_What is required_
From the entries that follow, gather each line holding the word "hart".

_Saved data entries_

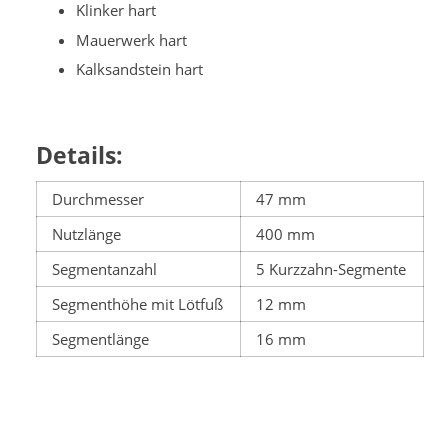
Klinker hart
Mauerwerk hart
Kalksandstein hart
Details:
Durchmesser
47 mm
Nutzlänge
400 mm
Segmentanzahl
5 Kurzzahn-Segmente
Segmenthöhe mit Lötfuß
12 mm
Segmentlänge
16 mm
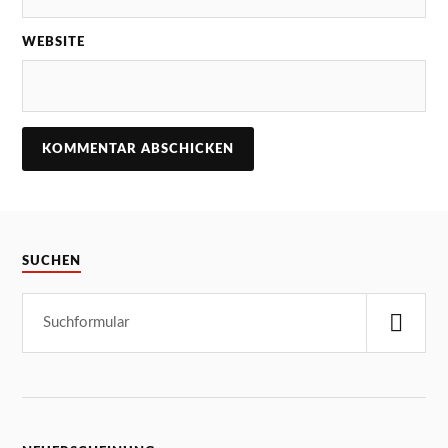
WEBSITE
SUCHEN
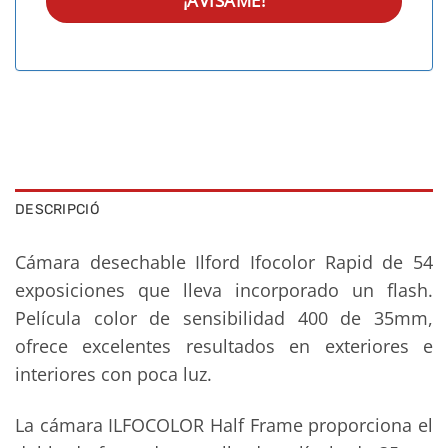
DESCRIPCIÓ
Cámara desechable Ilford Ifocolor Rapid de 54
exposiciones que lleva incorporado un flash.
Película color de sensibilidad 400 de 35mm,
ofrece excelentes resultados en exteriores e
interiores con poca luz.
La cámara ILFOCOLOR Half Frame proporciona el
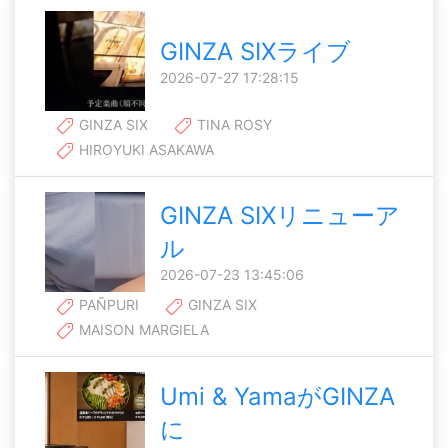
GINZA SIXライブ
2026-07-27 17:28:15
GINZA SIX
TINA ROSY
HIROYUKI ASAKAWA
GINZA SIXリニューア
ル
2026-07-23 13:45:06
PAÑPURI
GINZA SIX
MAISON MARGIELA
Umi & YamaがGINZA
に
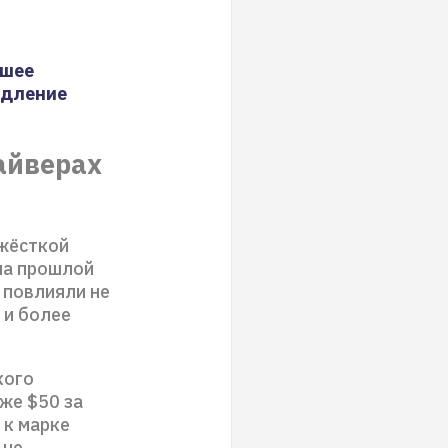
сшее
едление
айверах
 жёсткой
на прошлой
 повлияли не
 и более
кого
же $50 за
 к марке
 не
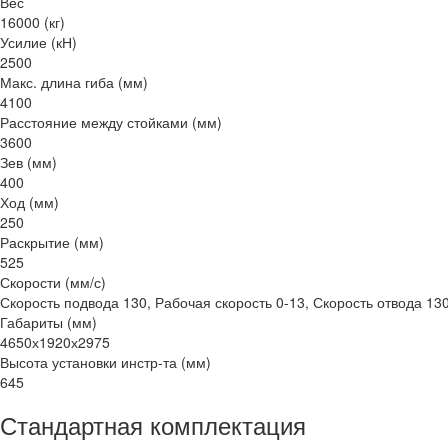
Вес
16000 (кг)
Усилие (кН)
2500
Макс. длина гиба (мм)
4100
Расстояние между стойками (мм)
3600
Зев (мм)
400
Ход (мм)
250
Раскрытие (мм)
525
Скорости (мм/с)
Скорость подвода 130, Рабочая скорость 0-13, Скорость отвода 13
Габариты (мм)
4650х1920х2975
Высота установки инстр-та (мм)
645
Стандартная комплектация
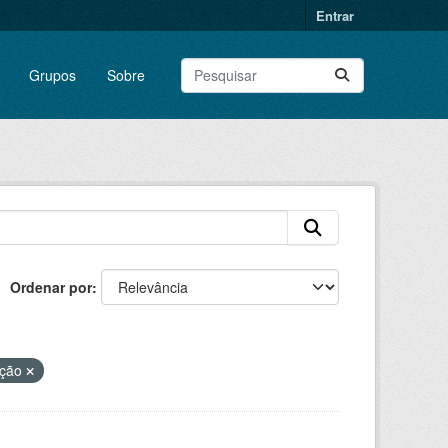
Entrar
Grupos
Sobre
Ordenar por
ição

_Expected answer_
Klinker hart
Mauerwerk hart
Kalksandstein hart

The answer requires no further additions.